Why Medication Adjustment is Necessary
Duplicate bupropion therapy: The patient is taking two forms of bupropion (Burbery and Wellbutrin), which is redundant and potentially increases side effect risk.
Auvelity composition: Auvelity is a fixed-dose combination of dextromethorphan and bupropion 1. Since the patient is already taking bupropion, adding Auvelity would result in excessive bupropion dosing.
Drug interactions: Combining sertraline with Auvelity increases the risk of serotonin syndrome due to the serotonergic effects of both medications 2.
Recommended Medication Transition Plan
Step 1: Discontinue Current Medications
- Bupropion (both forms): Taper by reducing to 150 mg daily for 1 week before discontinuing 3.
- Sertraline: Taper over 1-2 weeks to avoid withdrawal symptoms by reducing to 12.5 mg for 7 days before discontinuing 2.
Step 2: Washout Period
- Allow 1-2 days after complete discontinuation of both medications before starting Auvelity.
Step 3: Initiate Auvelity
- Start Auvelity at the standard initial dose according to prescribing information.
- Auvelity contains bupropion, which has shown efficacy for ADHD with an effect size of 0.7 4, 5.
Evidence Supporting This Approach
Bupropion has demonstrated efficacy for ADHD in adults as shown in multiple studies:
- A Cochrane review found that bupropion decreased ADHD symptom severity and increased the proportion of patients achieving clinical improvement 4.
- A randomized, double-blind study showed bupropion to be more effective than placebo in treating adults with ADHD 5.

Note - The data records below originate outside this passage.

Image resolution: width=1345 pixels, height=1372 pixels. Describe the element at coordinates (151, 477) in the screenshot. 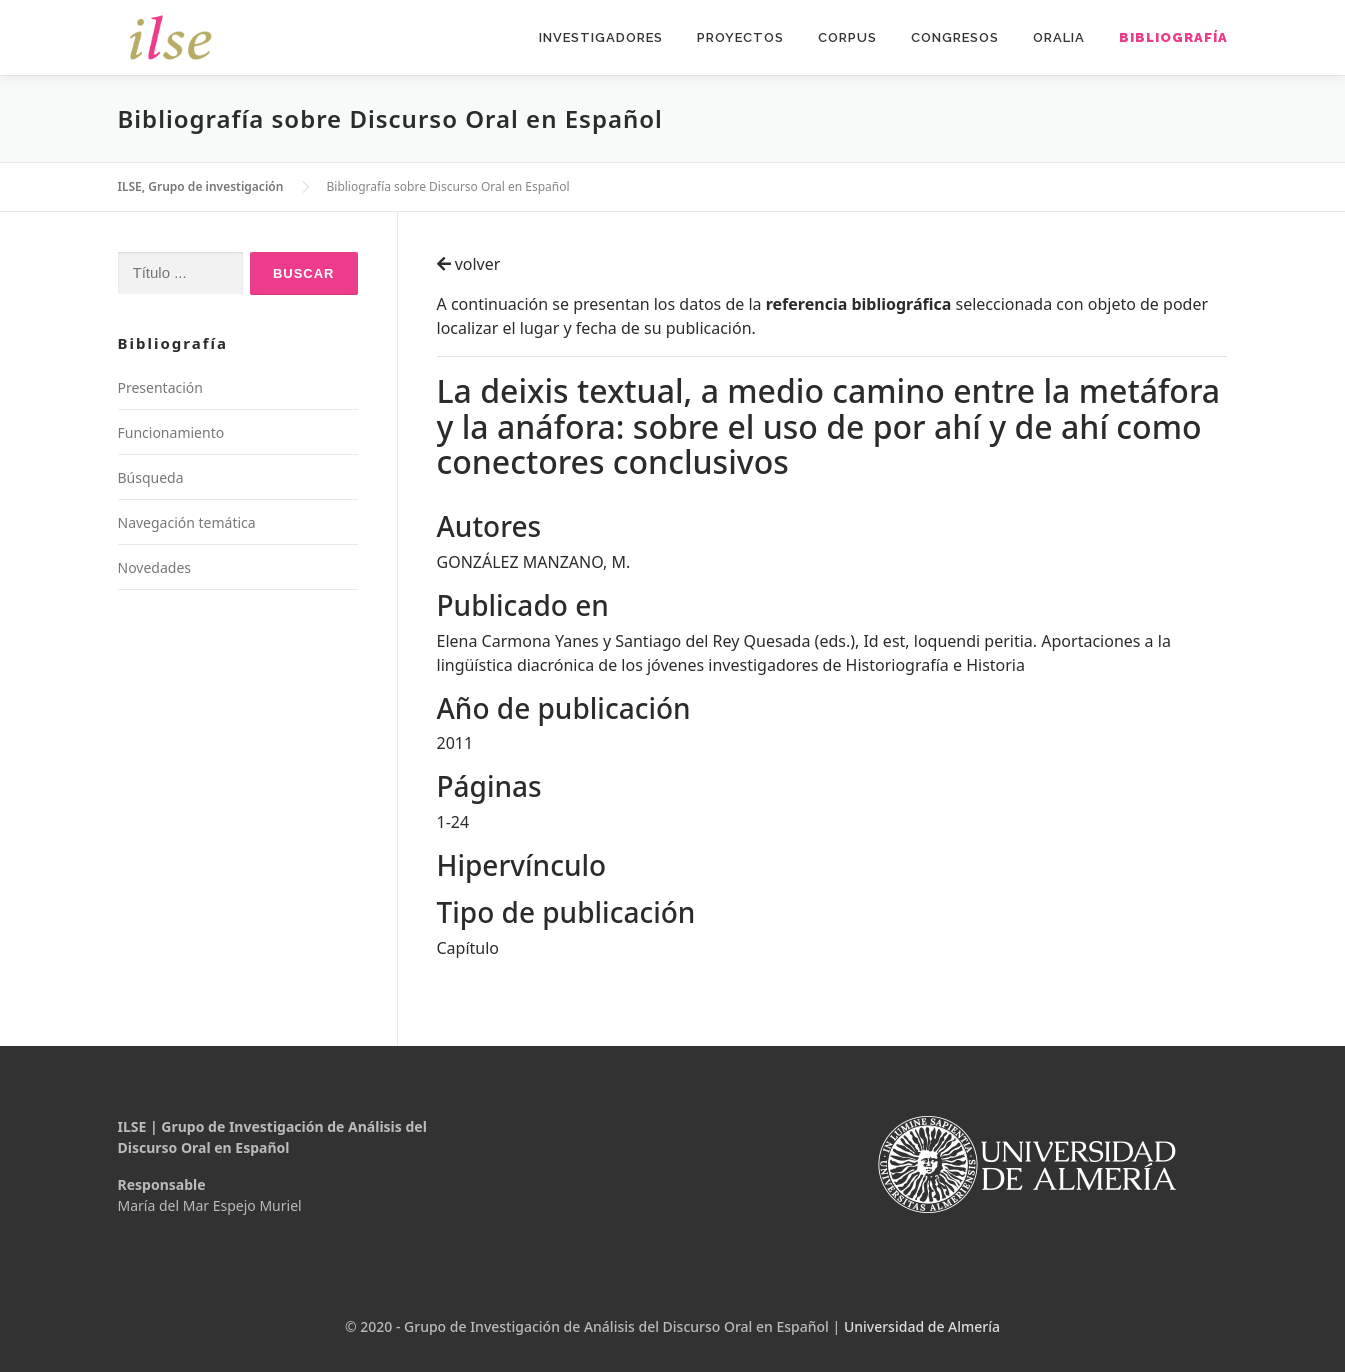

I see `Búsqueda` at that location.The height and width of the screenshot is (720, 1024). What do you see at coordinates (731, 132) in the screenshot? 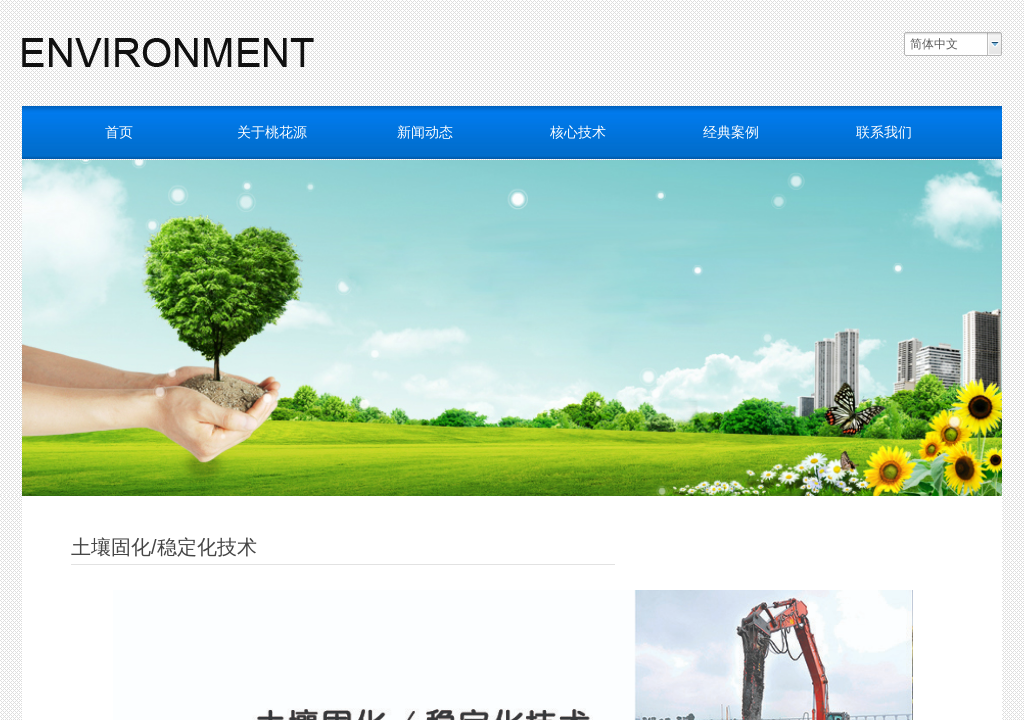
I see `经典案例` at bounding box center [731, 132].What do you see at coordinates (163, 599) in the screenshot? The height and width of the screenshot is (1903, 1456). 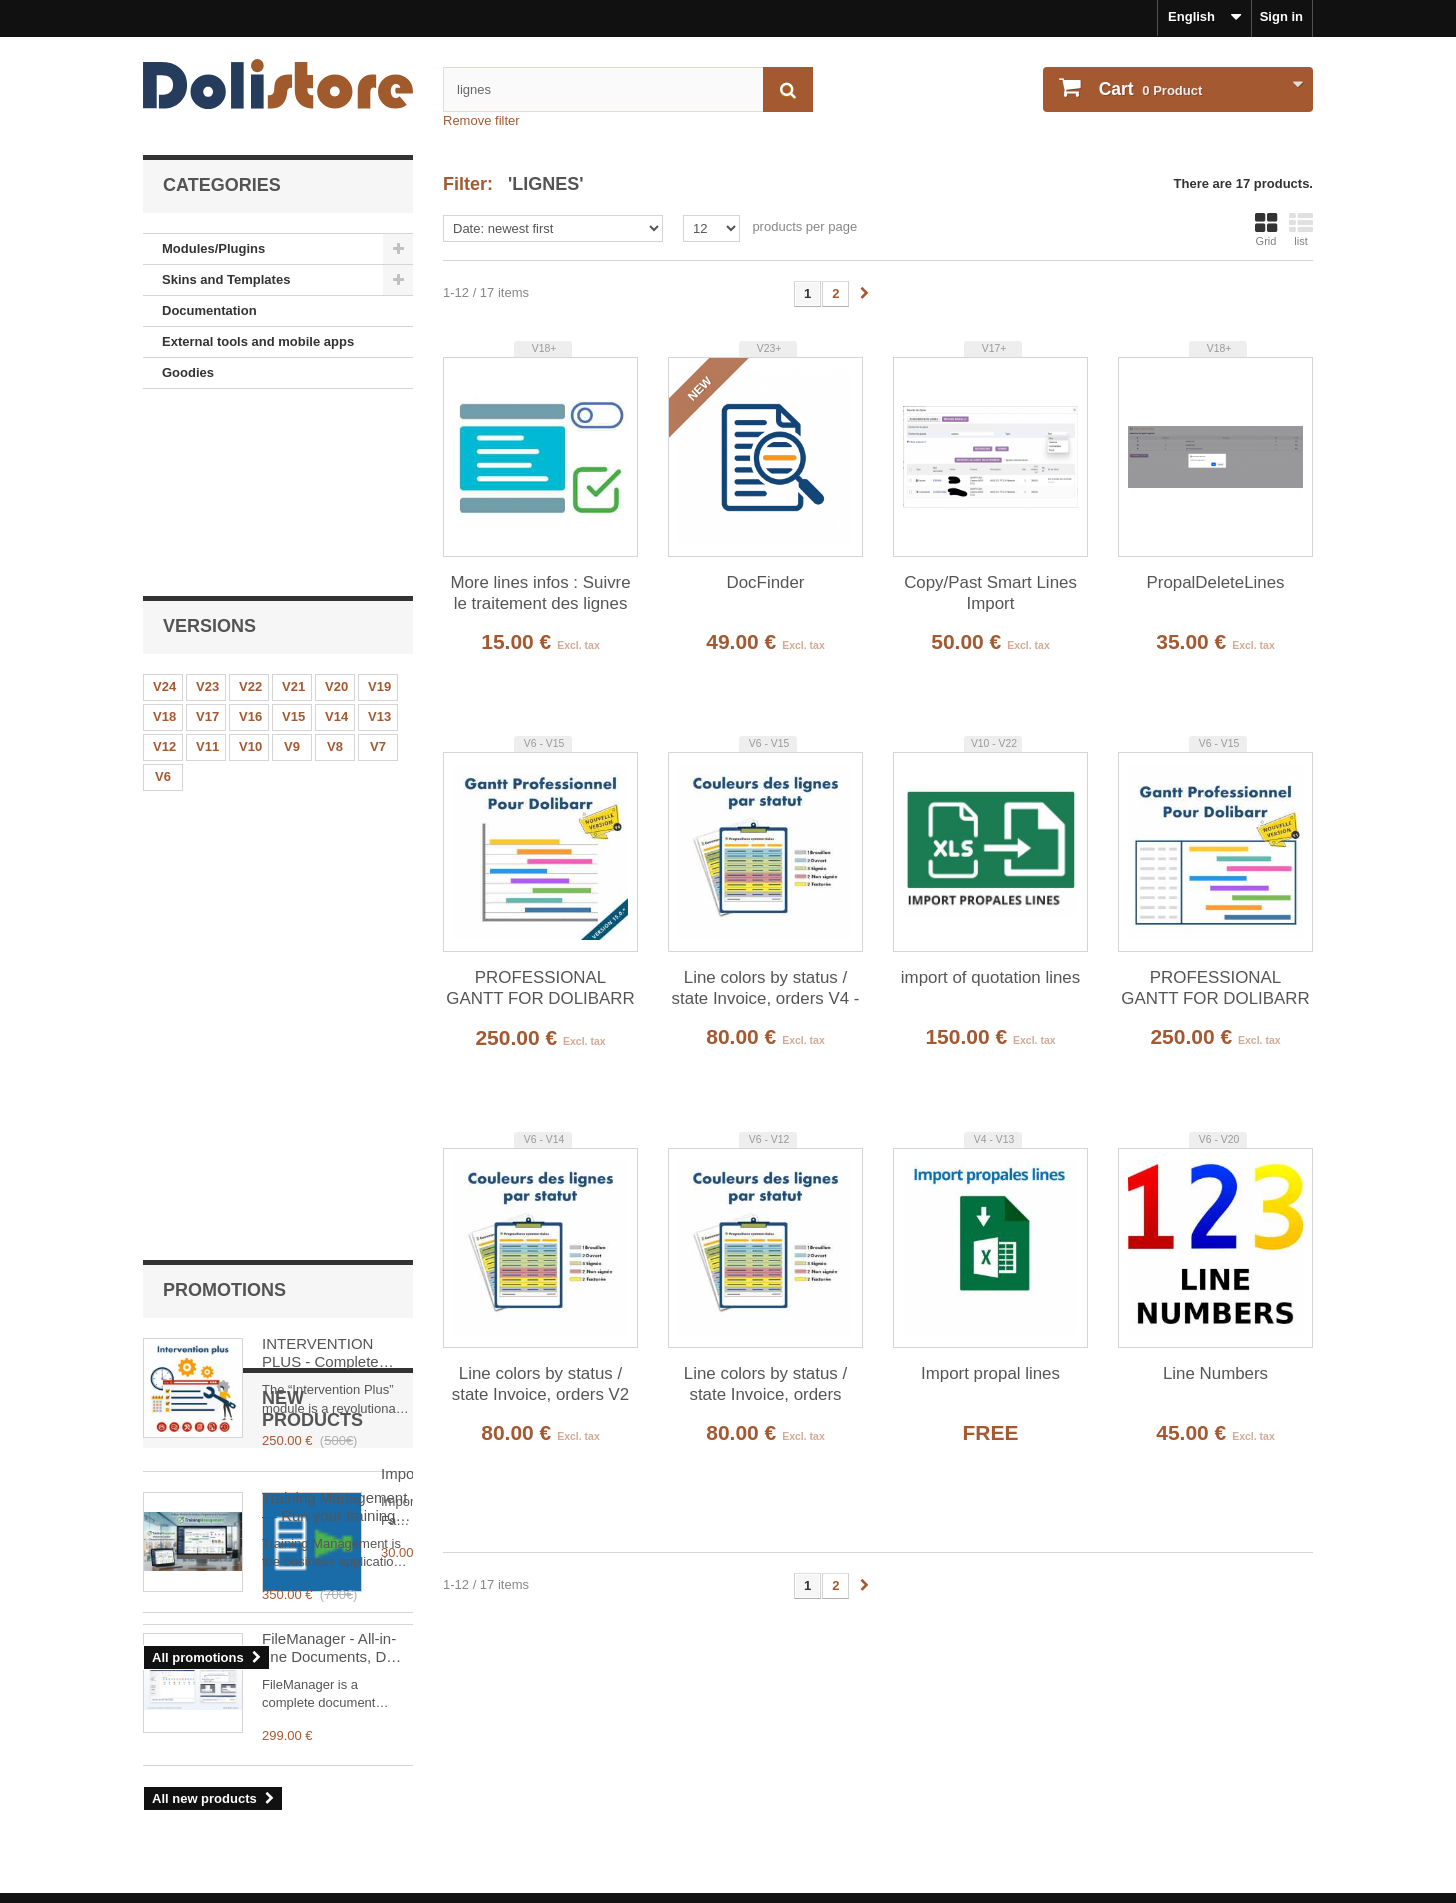 I see `V6` at bounding box center [163, 599].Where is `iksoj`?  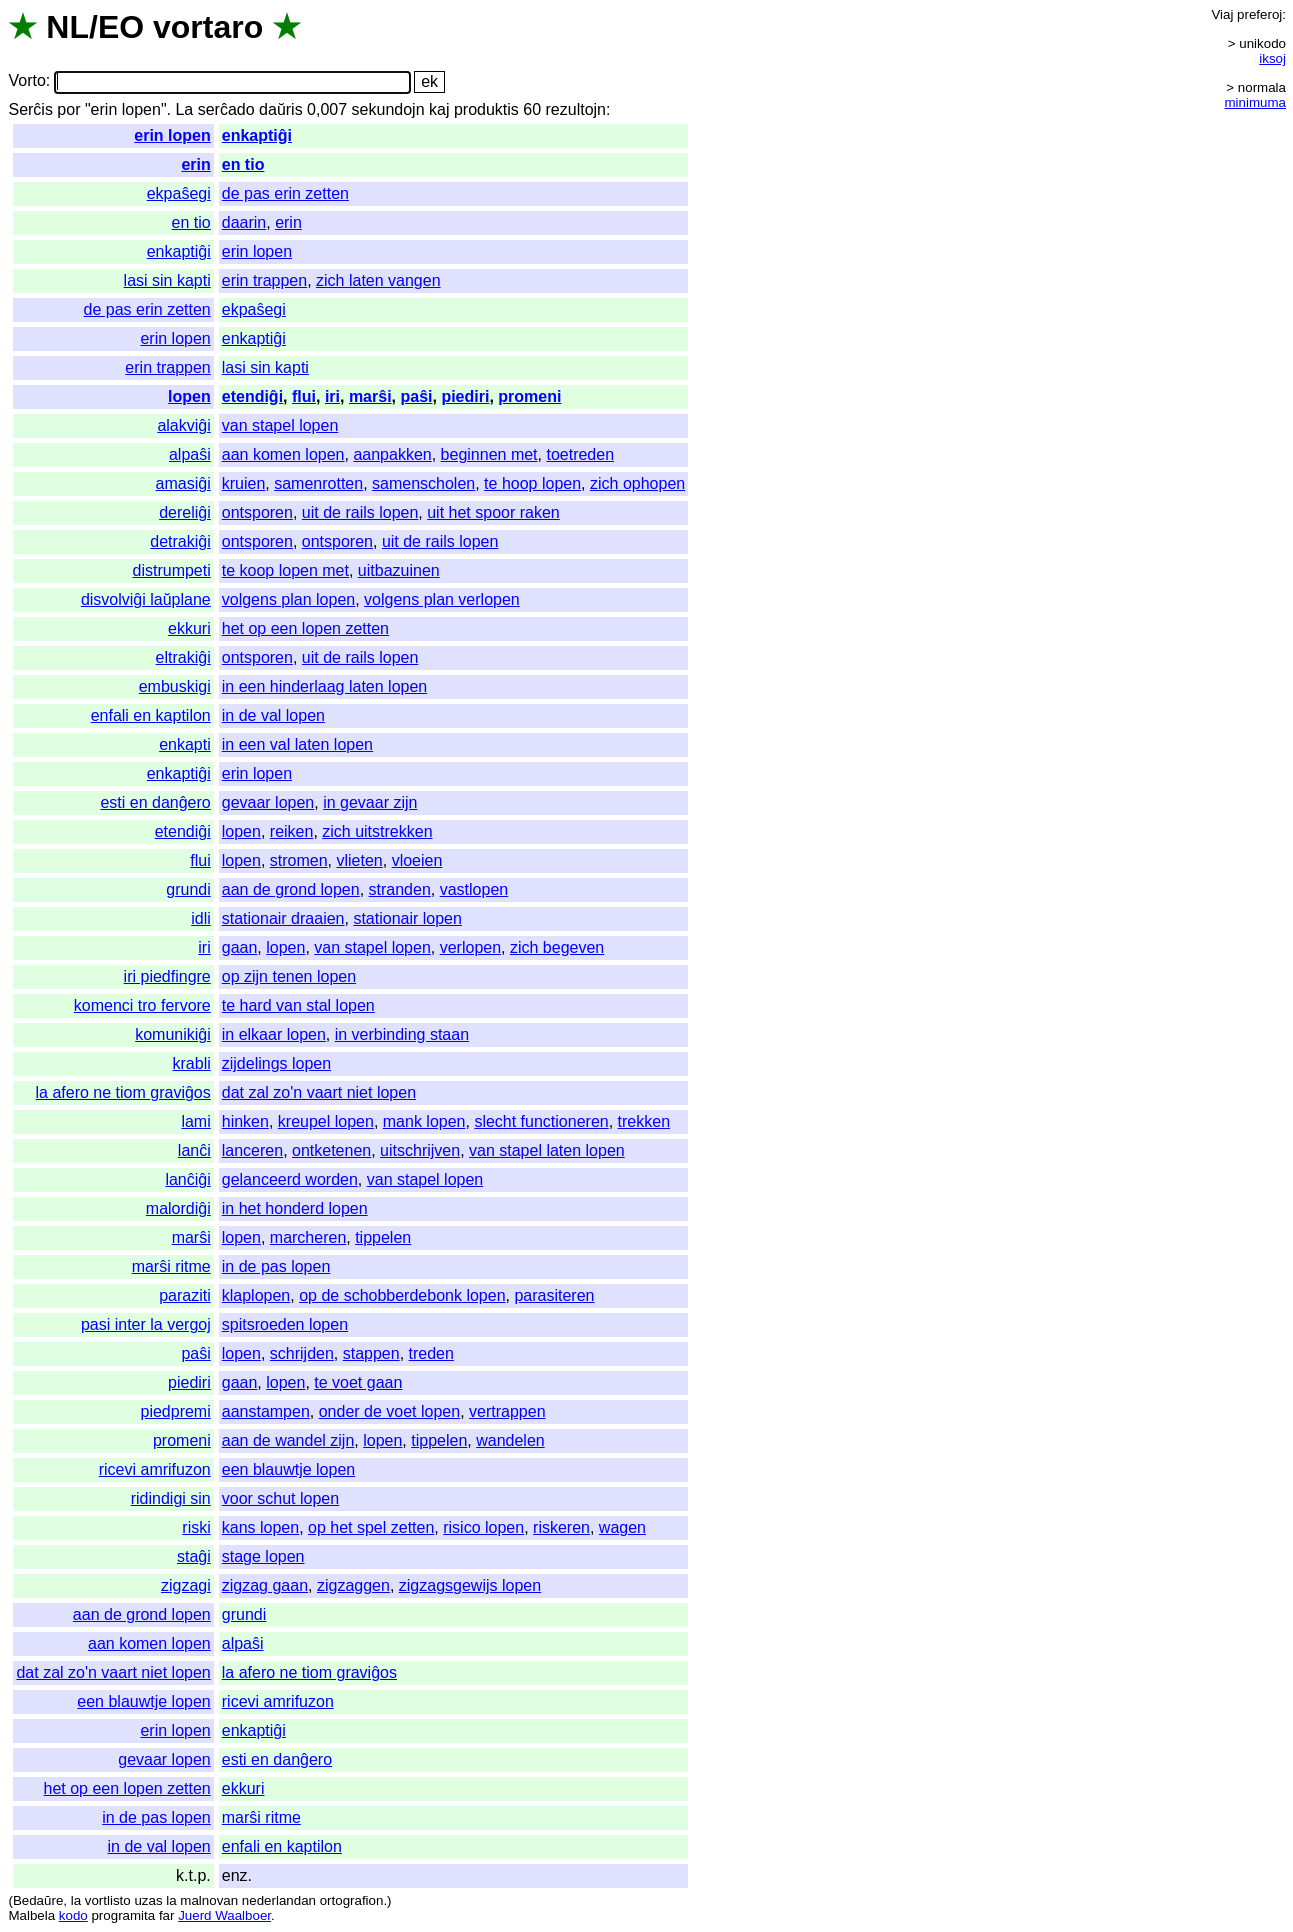 iksoj is located at coordinates (1272, 58).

The American Academy of Pediatrics recognizes bupropion as a second-line option for ADHD when stimulants are not tolerated or effective 6. While not FDA-approved specifically for ADHD, bupropion's dopaminergic and noradrenergic effects make it a reasonable option for ADHD treatment 7.
Monitoring and Follow-up
- Schedule follow-up within 3-4 weeks of initiating Auvelity to assess efficacy and side effects 6.
- Monitor for common adverse effects including dizziness, nausea, headache, diarrhea, somnolence, dry mouth, and insomnia 1.
- Assess for seizure risk, as both bupropion and Auvelity carry this risk, particularly at higher doses 1.
- Monitor for suicidal thoughts, especially during the initial treatment period, as antidepressants carry a boxed warning regarding this risk 1.
Important Considerations and Cautions
- Seizure risk: Bupropion can lower seizure threshold; this risk may be dose-dependent 3.
- Serotonin syndrome: Combining sertraline with Auvelity increases this risk, hence the recommendation to discontinue sertraline 2.
- Withdrawal symptoms: Tapering sertraline is important to minimize withdrawal effects 8.
- Therapeutic gap: The patient may experience a temporary worsening of symptoms during the transition period.
By following this medication transition plan, you can safely switch your patient from their current regimen to Auvelity for management of their ADHD symptoms while minimizing the risks of drug interactions and adverse effects.